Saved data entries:
□ □ □ □ □ □ □

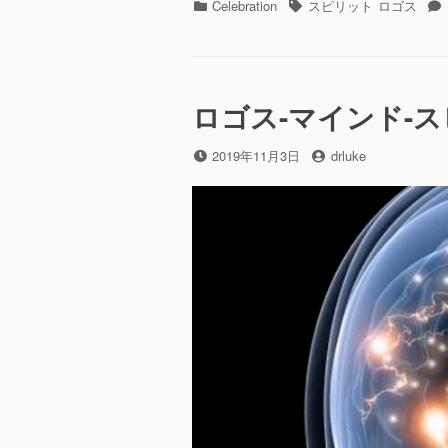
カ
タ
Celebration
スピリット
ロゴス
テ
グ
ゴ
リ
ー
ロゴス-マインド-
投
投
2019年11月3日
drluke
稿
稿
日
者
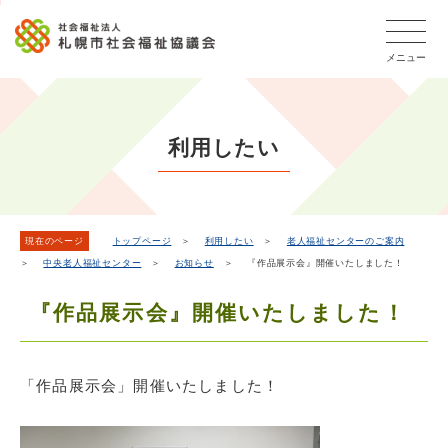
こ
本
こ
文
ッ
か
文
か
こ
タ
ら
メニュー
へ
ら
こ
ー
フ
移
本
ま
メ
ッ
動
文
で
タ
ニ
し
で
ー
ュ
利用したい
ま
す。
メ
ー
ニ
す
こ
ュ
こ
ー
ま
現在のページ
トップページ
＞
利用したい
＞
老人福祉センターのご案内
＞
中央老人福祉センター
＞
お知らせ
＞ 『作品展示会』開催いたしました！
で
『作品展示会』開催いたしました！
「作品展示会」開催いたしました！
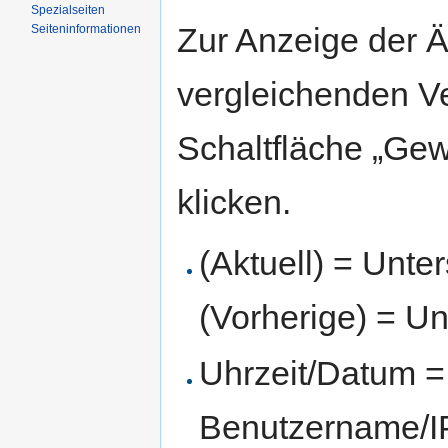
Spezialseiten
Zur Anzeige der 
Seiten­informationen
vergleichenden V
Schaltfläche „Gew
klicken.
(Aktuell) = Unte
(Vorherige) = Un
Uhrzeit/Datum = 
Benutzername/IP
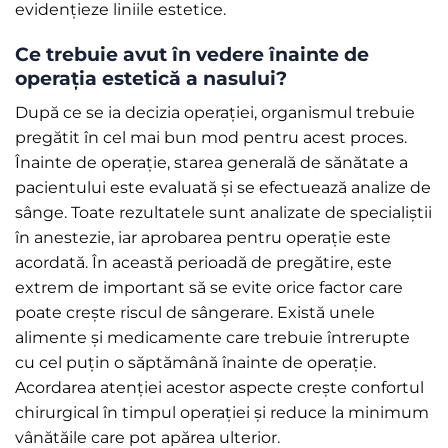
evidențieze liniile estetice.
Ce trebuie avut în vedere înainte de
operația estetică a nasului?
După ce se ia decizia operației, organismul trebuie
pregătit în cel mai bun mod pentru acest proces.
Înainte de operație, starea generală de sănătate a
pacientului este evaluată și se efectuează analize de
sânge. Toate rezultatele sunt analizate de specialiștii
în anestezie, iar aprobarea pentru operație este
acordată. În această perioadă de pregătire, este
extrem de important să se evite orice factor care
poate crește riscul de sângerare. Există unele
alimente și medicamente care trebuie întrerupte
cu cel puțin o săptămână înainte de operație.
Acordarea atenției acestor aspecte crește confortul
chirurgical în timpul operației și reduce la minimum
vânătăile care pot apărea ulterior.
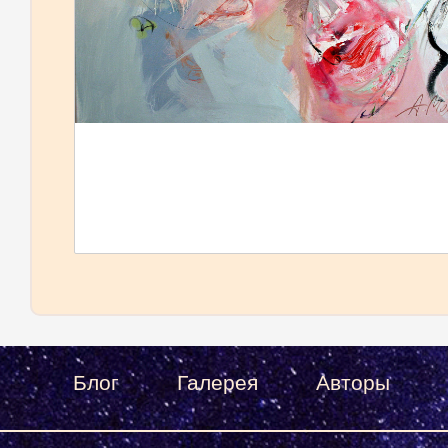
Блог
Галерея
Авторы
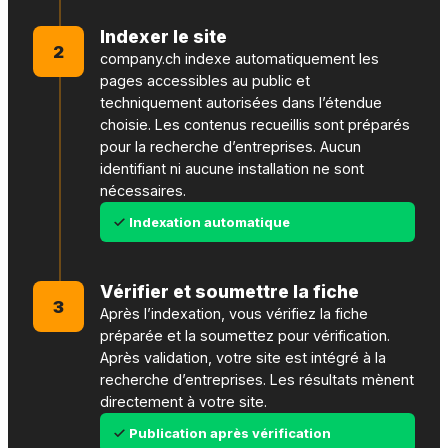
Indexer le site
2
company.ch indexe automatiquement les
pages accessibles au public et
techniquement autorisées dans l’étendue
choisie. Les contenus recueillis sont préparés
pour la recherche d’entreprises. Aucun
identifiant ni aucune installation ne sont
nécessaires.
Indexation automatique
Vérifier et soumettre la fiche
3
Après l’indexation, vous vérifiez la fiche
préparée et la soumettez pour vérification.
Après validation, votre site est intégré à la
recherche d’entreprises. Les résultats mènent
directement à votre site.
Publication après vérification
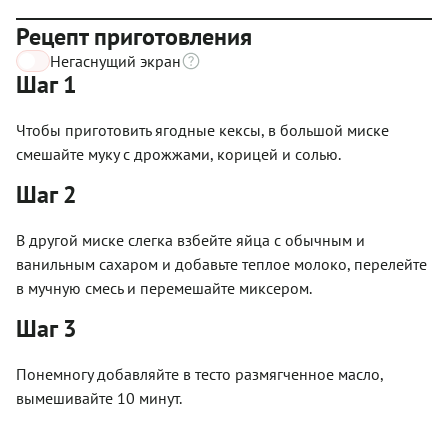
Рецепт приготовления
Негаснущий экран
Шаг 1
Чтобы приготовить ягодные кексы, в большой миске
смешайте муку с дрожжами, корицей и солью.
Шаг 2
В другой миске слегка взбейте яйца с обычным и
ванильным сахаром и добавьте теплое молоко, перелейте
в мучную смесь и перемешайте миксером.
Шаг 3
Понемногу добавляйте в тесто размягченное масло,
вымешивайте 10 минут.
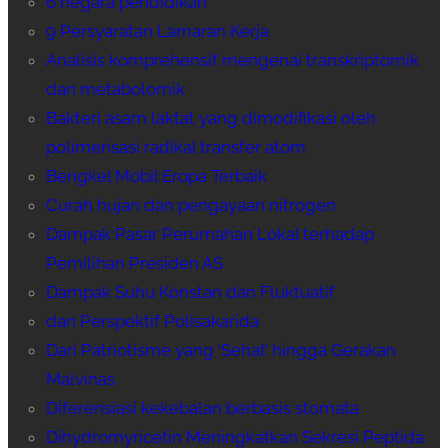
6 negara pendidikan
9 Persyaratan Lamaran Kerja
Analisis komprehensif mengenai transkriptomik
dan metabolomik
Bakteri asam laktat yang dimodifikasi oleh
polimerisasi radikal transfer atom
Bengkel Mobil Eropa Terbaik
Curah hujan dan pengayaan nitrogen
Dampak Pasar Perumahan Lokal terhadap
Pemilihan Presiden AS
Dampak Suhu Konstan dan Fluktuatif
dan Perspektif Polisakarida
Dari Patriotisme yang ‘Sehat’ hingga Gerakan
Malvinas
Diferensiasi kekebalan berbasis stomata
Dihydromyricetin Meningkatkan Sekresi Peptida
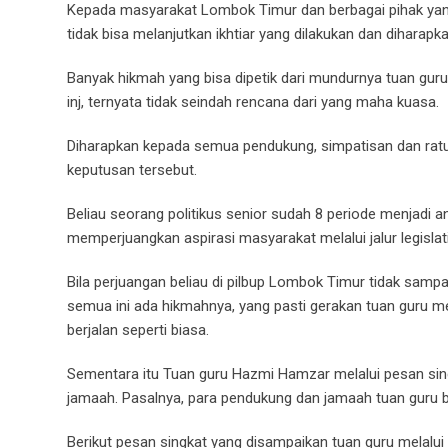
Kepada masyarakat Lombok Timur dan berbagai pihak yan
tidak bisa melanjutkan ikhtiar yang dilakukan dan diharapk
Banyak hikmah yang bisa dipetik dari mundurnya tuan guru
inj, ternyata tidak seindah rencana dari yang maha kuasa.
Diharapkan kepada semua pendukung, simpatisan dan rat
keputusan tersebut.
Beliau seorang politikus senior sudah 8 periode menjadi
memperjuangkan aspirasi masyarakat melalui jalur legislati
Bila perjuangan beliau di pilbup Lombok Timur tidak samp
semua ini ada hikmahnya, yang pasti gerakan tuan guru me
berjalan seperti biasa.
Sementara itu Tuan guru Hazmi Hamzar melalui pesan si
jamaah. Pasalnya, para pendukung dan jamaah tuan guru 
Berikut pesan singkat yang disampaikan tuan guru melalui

□ □ □ □ □ □ □

Exercise - The records must be copied with no word altered, and without their pictures.

Your solution -
カ
タ
Celebration
スピリット
ロゴス
テ
グ
ゴ
リ
ー
ロゴス-マインド-
投
投
2019年11月3日
drluke
稿
稿
日
者
こ
本
こ
文
ッ
か
文
か
こ
タ
ら
メニュー
へ
ら
こ
ー
フ
移
本
ま
メ
ッ
動
文
で
タ
ニ
し
で
ー
ュ
利用したい
ま
す。
メ
ー
ニ
す
こ
ュ
こ
ー
ま
現在のページ
トップページ
＞
利用したい
＞
老人福祉センターのご案内
＞
中央老人福祉センター
＞
お知らせ
＞ 『作品展示会』開催いたしました！
で
『作品展示会』開催いたしました！
「作品展示会」開催いたしました！
Spezialseiten
Zur Anzeige der 
Seiten­informationen
vergleichenden V
Schaltfläche „Gew
klicken.
(Aktuell) = Unte
(Vorherige) = Un
Uhrzeit/Datum = 
Benutzername/IP
evidențieze liniile estetice.
Ce trebuie avut în vedere înainte de
operația estetică a nasului?
După ce se ia decizia operației, organismul trebuie
pregătit în cel mai bun mod pentru acest proces.
Înainte de operație, starea generală de sănătate a
pacientului este evaluată și se efectuează analize de
sânge. Toate rezultatele sunt analizate de specialiștii
în anestezie, iar aprobarea pentru operație este
acordată. În această perioadă de pregătire, este
extrem de important să se evite orice factor care
poate crește riscul de sângerare. Există unele
alimente și medicamente care trebuie întrerupte
cu cel puțin o săptămână înainte de operație.
Acordarea atenției acestor aspecte crește confortul
chirurgical în timpul operației și reduce la minimum
vânătăile care pot apărea ulterior.
Блог
Галерея
Авторы
Indexer le site
2
company.ch indexe automatiquement les
pages accessibles au public et
techniquement autorisées dans l’étendue
choisie. Les contenus recueillis sont préparés
pour la recherche d’entreprises. Aucun
identifiant ni aucune installation ne sont
nécessaires.
Indexation automatique
Vérifier et soumettre la fiche
3
Après l’indexation, vous vérifiez la fiche
préparée et la soumettez pour vérification.
Après validation, votre site est intégré à la
recherche d’entreprises. Les résultats mènent
directement à votre site.
Publication après vérification
Рецепт приготовления
Негаснущий экран
Шаг 1
Чтобы приготовить ягодные кексы, в большой миске
смешайте муку с дрожжами, корицей и солью.
Шаг 2
В другой миске слегка взбейте яйца с обычным и
ванильным сахаром и добавьте теплое молоко, перелейте
в мучную смесь и перемешайте миксером.
Шаг 3
Понемногу добавляйте в тесто размягченное масло,
вымешивайте 10 минут.
6 negara pendidikan
9 Persyaratan Lamaran Kerja
Analisis komprehensif mengenai transkriptomik
dan metabolomik
Bakteri asam laktat yang dimodifikasi oleh
polimerisasi radikal transfer atom
Bengkel Mobil Eropa Terbaik
Curah hujan dan pengayaan nitrogen
Dampak Pasar Perumahan Lokal terhadap
Pemilihan Presiden AS
Dampak Suhu Konstan dan Fluktuatif
dan Perspektif Polisakarida
Dari Patriotisme yang ‘Sehat’ hingga Gerakan
Malvinas
Diferensiasi kekebalan berbasis stomata
Dihydromyricetin Meningkatkan Sekresi Peptida
Kepada masyarakat Lombok Timur dan berbagai pihak yan
tidak bisa melanjutkan ikhtiar yang dilakukan dan diharapk
Banyak hikmah yang bisa dipetik dari mundurnya tuan guru
inj, ternyata tidak seindah rencana dari yang maha kuasa.
Diharapkan kepada semua pendukung, simpatisan dan rat
keputusan tersebut.
Beliau seorang politikus senior sudah 8 periode menjadi
memperjuangkan aspirasi masyarakat melalui jalur legislati
Bila perjuangan beliau di pilbup Lombok Timur tidak samp
semua ini ada hikmahnya, yang pasti gerakan tuan guru me
berjalan seperti biasa.
Sementara itu Tuan guru Hazmi Hamzar melalui pesan si
jamaah. Pasalnya, para pendukung dan jamaah tuan guru 
Berikut pesan singkat yang disampaikan tuan guru melalui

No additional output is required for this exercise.